The task:
Please repeat the records exactly, keeping the pictures out.

»»

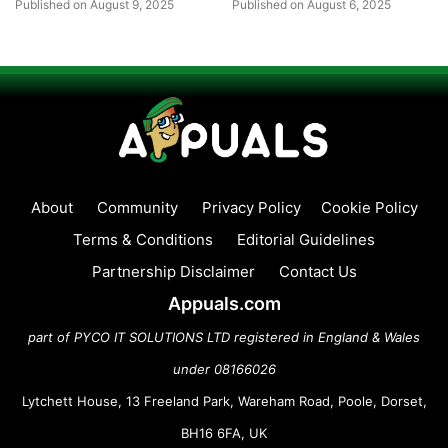
Published on August 9, 2025
Published on August 6, 2025
About
Community
Privacy Policy
Cookie Policy
Terms & Conditions
Editorial Guidelines
Partnership Disclaimer
Contact Us
Appuals.com
part of PYCO IT SOLUTIONS LTD registered in England & Wales
under 08166026
Lytchett House, 13 Freeland Park, Wareham Road, Poole, Dorset,
BH16 6FA, UK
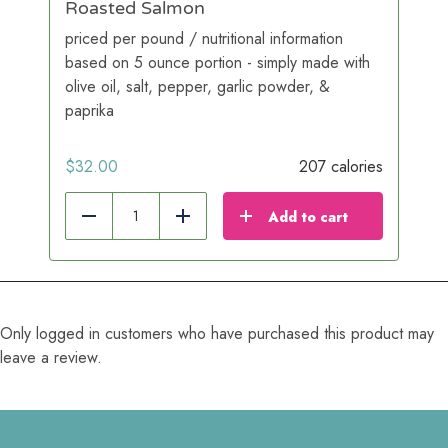
Roasted Salmon
priced per pound / nutritional information
based on 5 ounce portion - simply made with
olive oil, salt, pepper, garlic powder, &
paprika
$
32.00
207 calories
Add to cart
Reduce
Add
Only logged in customers who have purchased this product may
leave a review.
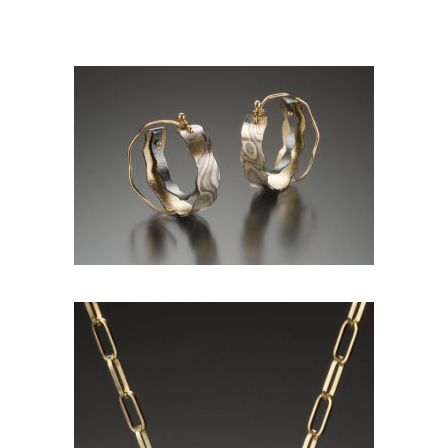
CALI GIANT HOOP PETITE-
ASPEN NIGHTS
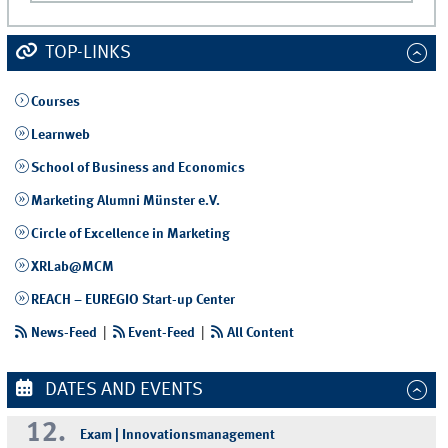
TOP-LINKS
Courses
Learnweb
School of Business and Economics
Marketing Alumni Münster e.V.
Circle of Excellence in Marketing
XRLab@MCM
REACH – EUREGIO Start-up Center
News-Feed
|
Event-Feed
|
All Content
DATES AND EVENTS
12.
Exam | Innovationsmanagement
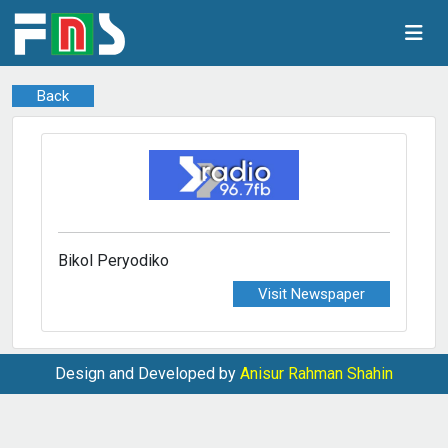
Back
Bikol Peryodiko
Visit Newspaper
Design and Developed by
Anisur Rahman Shahin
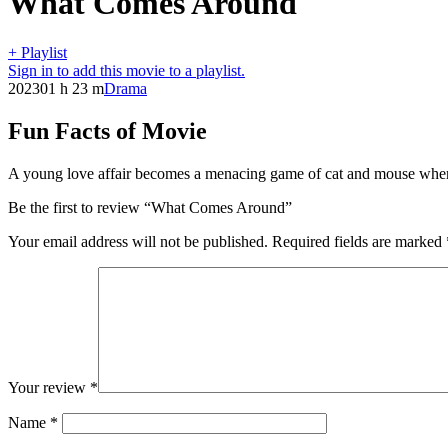
What Comes Around
+ Playlist
Sign in to add this movie to a playlist.
2023
01 h 23 m
Drama
Fun Facts of Movie
A young love affair becomes a menacing game of cat and mouse where n
Be the first to review “What Comes Around”
Your email address will not be published.
Required fields are marked
Your review
*
Name
*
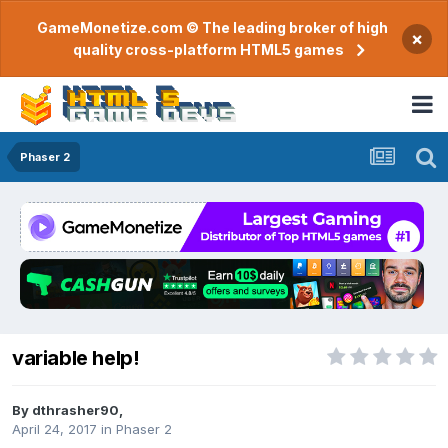
GameMonetize.com © The leading broker of high
×
quality cross-platform HTML5 games
Phaser 2
variable help!
By
dthrasher90
,
April 24, 2017
in
Phaser 2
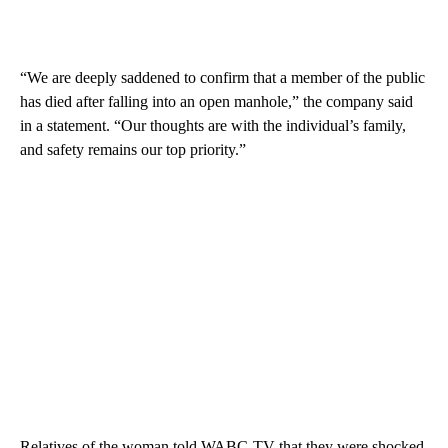
“We are deeply saddened to confirm that a member of the public
has died after falling into an open manhole,” the company said
in a statement. “Our thoughts are with the individual’s family,
and safety remains our top priority.”
Relatives of the woman told WABC-TV that they were shocked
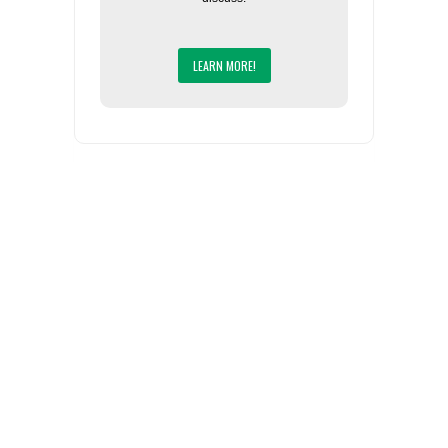
LEARN MORE!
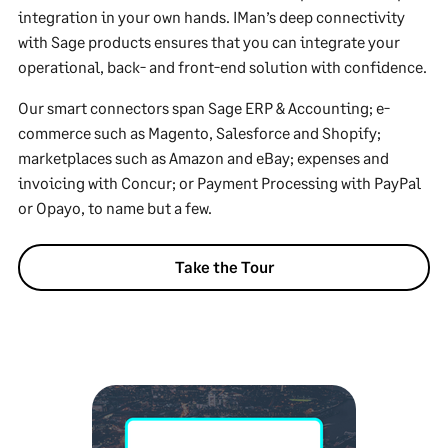
integration in your own hands. IMan’s deep connectivity
with Sage products ensures that you can integrate your
operational, back- and front-end solution with confidence.
Our smart connectors span Sage ERP & Accounting; e-
commerce such as Magento, Salesforce and Shopify;
marketplaces such as Amazon and eBay; expenses and
invoicing with Concur; or Payment Processing with PayPal
or Opayo, to name but a few.
Take the Tour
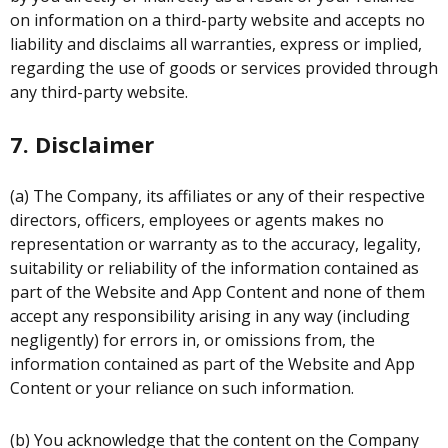
on information on a third-party website and accepts no
liability and disclaims all warranties, express or implied,
regarding the use of goods or services provided through
any third-party website.
7. Disclaimer
(a) The Company, its affiliates or any of their respective
directors, officers, employees or agents makes no
representation or warranty as to the accuracy, legality,
suitability or reliability of the information contained as
part of the Website and App Content and none of them
accept any responsibility arising in any way (including
negligently) for errors in, or omissions from, the
information contained as part of the Website and App
Content or your reliance on such information.
(b) You acknowledge that the content on the Company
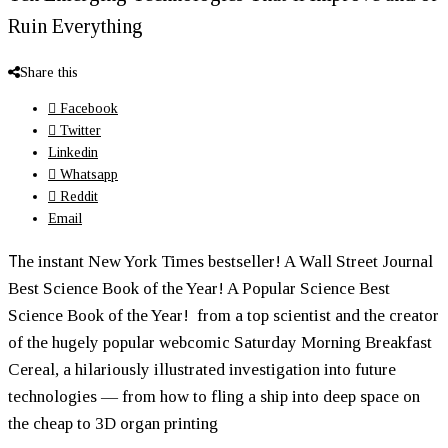
Ruin Everything
Share this
Facebook
Twitter
Linkedin
Whatsapp
Reddit
Email
T
he instant New York Times bestseller! A Wall Street Journal
Best Science Book of the Year! A Popular Science Best
Science Book of the Year! from a top scientist and the creator
of the hugely popular webcomic Saturday Morning Breakfast
Cereal, a hilariously illustrated investigation into future
technologies — from how to fling a ship into deep space on
the cheap to 3D organ printing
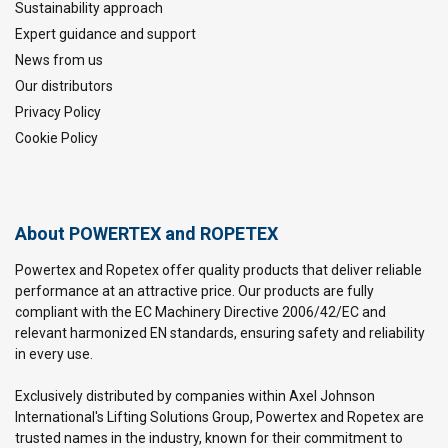
Sustainability approach
Expert guidance and support
News from us
Our distributors
Privacy Policy
Cookie Policy
About POWERTEX and ROPETEX
Powertex and Ropetex offer quality products that deliver reliable
performance at an attractive price. Our products are fully
compliant with the EC Machinery Directive 2006/42/EC and
relevant harmonized EN standards, ensuring safety and reliability
in every use.
Exclusively distributed by companies within Axel Johnson
International's Lifting Solutions Group, Powertex and Ropetex are
trusted names in the industry, known for their commitment to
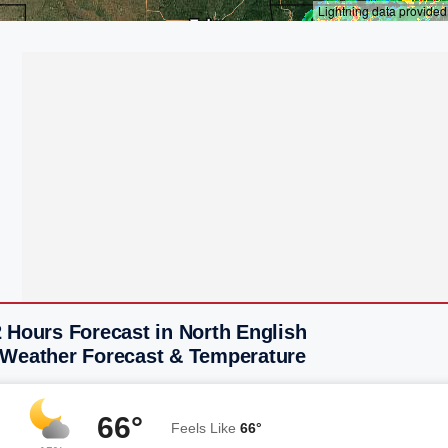
 Hours Forecast in North English
 Weather Forecast & Temperature
66°
Feels Like
66°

««

Expected answer:
Published on August 9, 2025
Published on August 6, 2025
About
Community
Privacy Policy
Cookie Policy
Terms & Conditions
Editorial Guidelines
Partnership Disclaimer
Contact Us
Appuals.com
part of PYCO IT SOLUTIONS LTD registered in England & Wales
under 08166026
Lytchett House, 13 Freeland Park, Wareham Road, Poole, Dorset,
BH16 6FA, UK
Roasted Salmon
priced per pound / nutritional information
based on 5 ounce portion - simply made with
olive oil, salt, pepper, garlic powder, &
paprika
$
32.00
207 calories
Add to cart
Reduce
Add
Only logged in customers who have purchased this product may
leave a review.
CALI GIANT HOOP PETITE-
ASPEN NIGHTS
TOP-LINKS
Courses
Learnweb
School of Business and Economics
Marketing Alumni Münster e.V.
Circle of Excellence in Marketing
XRLab@MCM
REACH – EUREGIO Start-up Center
News-Feed
|
Event-Feed
|
All Content
DATES AND EVENTS
12.
Exam | Innovationsmanagement
Back
Bikol Peryodiko
Visit Newspaper
Design and Developed by
Anisur Rahman Shahin
What Comes Around
+ Playlist
Sign in to add this movie to a playlist.
2023
01 h 23 m
Drama
Fun Facts of Movie
A young love affair becomes a menacing game of cat and mouse where n
Be the first to review “What Comes Around”
Your email address will not be published.
Required fields are marked
Your review
*
Name
*
GameMonetize.com © The leading broker of high
×
quality cross-platform HTML5 games
Phaser 2
variable help!
By
dthrasher90
,
April 24, 2017
in
Phaser 2
“We are deeply saddened to confirm that a member of the public
has died after falling into an open manhole,” the company said
in a statement. “Our thoughts are with the individual’s family,
and safety remains our top priority.”
Relatives of the woman told WABC-TV that they were shocked
LEARN MORE!
integration in your own hands. IMan’s deep connectivity
with Sage products ensures that you can integrate your
operational, back- and front-end solution with confidence.
Our smart connectors span Sage ERP & Accounting; e-
commerce such as Magento, Salesforce and Shopify;
marketplaces such as Amazon and eBay; expenses and
invoicing with Concur; or Payment Processing with PayPal
or Opayo, to name but a few.
Take the Tour
on information on a third-party website and accepts no
liability and disclaims all warranties, express or implied,
regarding the use of goods or services provided through
any third-party website.
7. Disclaimer
(a) The Company, its affiliates or any of their respective
directors, officers, employees or agents makes no
representation or warranty as to the accuracy, legality,
suitability or reliability of the information contained as
part of the Website and App Content and none of them
accept any responsibility arising in any way (including
negligently) for errors in, or omissions from, the
information contained as part of the Website and App
Content or your reliance on such information.
(b) You acknowledge that the content on the Company
Ruin Everything
Share this
Facebook
Twitter
Linkedin
Whatsapp
Reddit
Email
T
he instant New York Times bestseller! A Wall Street Journal
Best Science Book of the Year! A Popular Science Best
Science Book of the Year! from a top scientist and the creator
of the hugely popular webcomic Saturday Morning Breakfast
Cereal, a hilariously illustrated investigation into future
technologies — from how to fling a ship into deep space on
the cheap to 3D organ printing
Sustainability approach
Expert guidance and support
News from us
Our distributors
Privacy Policy
Cookie Policy
About POWERTEX and ROPETEX
Powertex and Ropetex offer quality products that deliver reliable
performance at an attractive price. Our products are fully
compliant with the EC Machinery Directive 2006/42/EC and
relevant harmonized EN standards, ensuring safety and reliability
in every use.
Exclusively distributed by companies within Axel Johnson
International's Lifting Solutions Group, Powertex and Ropetex are
trusted names in the industry, known for their commitment to
 Hours Forecast in North English
 Weather Forecast & Temperature
66°
Feels Like
66°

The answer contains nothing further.